# [BUGS]MIUI Droid 2



## droidmakespwn (Jun 14, 2011)

I didn't see one of these started on this site I figured ill start one up. Before posting bugs make sure you have the most up to date version including the fix which is available in rom manager(not just premium). Here is a few I have seen.

1. Screenshots mak noise like they are working but nothing shows up in gallery. 
2. Alt lock key doesn't work. 
3. Not sure if this is a bug but things like the built-in gallery do not sync with picassa and the built-in music will not sync with music beta.


----------



## T2technology (Jun 11, 2011)

Camera pictures do not show up.

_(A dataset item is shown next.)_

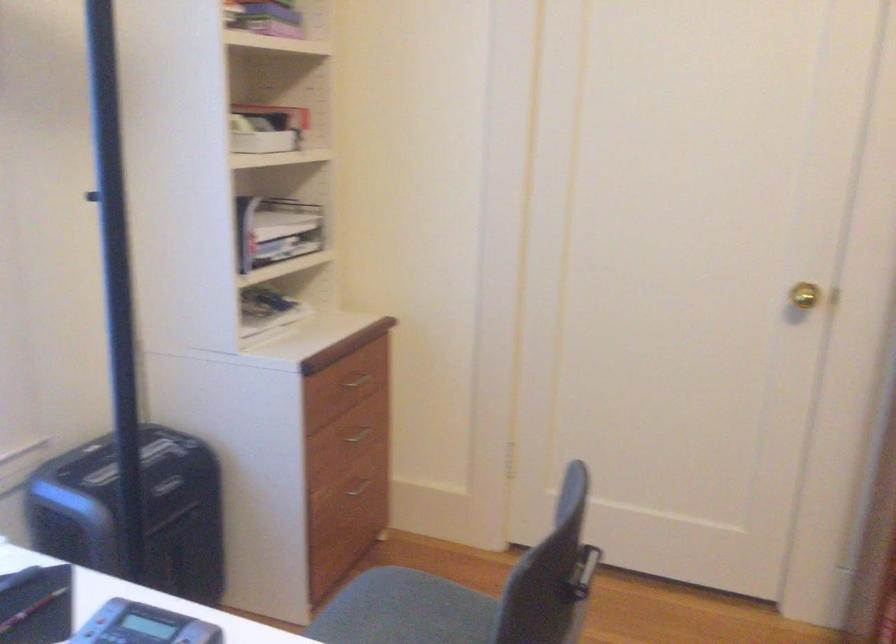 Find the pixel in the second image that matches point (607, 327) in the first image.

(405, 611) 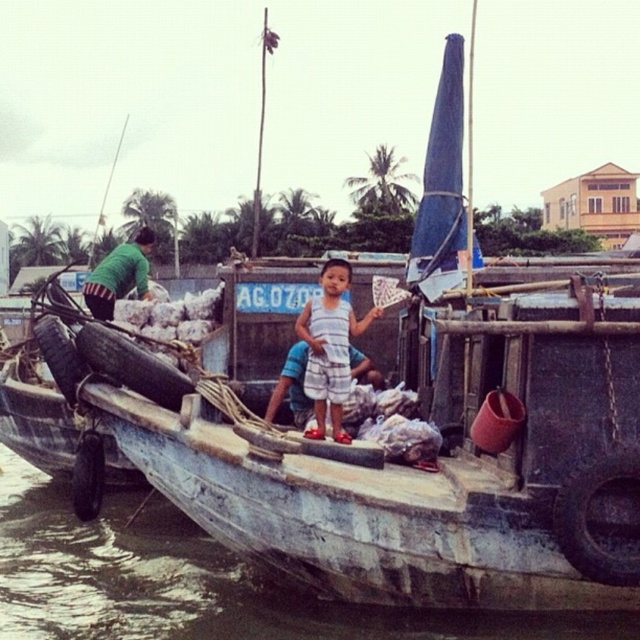 Question: Which object is positioned closest to the smooth concrete boat at center?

File type seems to not register and all I get is a blank file.


----------



## droidmakespwn (Jun 14, 2011)

Theme manager changes of boot logo and animation do not change anything. 
Battery does same weird jump as cm7 from about 15 to 5 instantly

Sent from my DROID2 using Tapatalk


----------



## tb110895 (Jun 12, 2011)

Number 3 on your OP is not a bug. Its not supposed to sync with picasa. Get the 3D gallery from the market

Reboot > recovery from the power menu boots you into stock moto recovery rather than CWR
No USB debugging Icon.

That's all I have that you didn't already list


----------



## elvyrorie (Jun 16, 2011)

I may have found another bug, not really sure what to do to fix it. This hasn't happened to me yet, and I've been running this since last weekend. Today, whenever I plug in my usb to the computer, the phone seems to lose its data connection. It still shows it has a connection in the status bar though. Then, after a few minutes of f'ing with the phone to get the data back, it will reboot itself. Like I said, it hasnt happened until today, so I'm still trying to figure out why.

Update: Yeah, I have no idea. I can't seem to make it stop rebooting when I plug it up with usb. I may try to reflash MIUI.


----------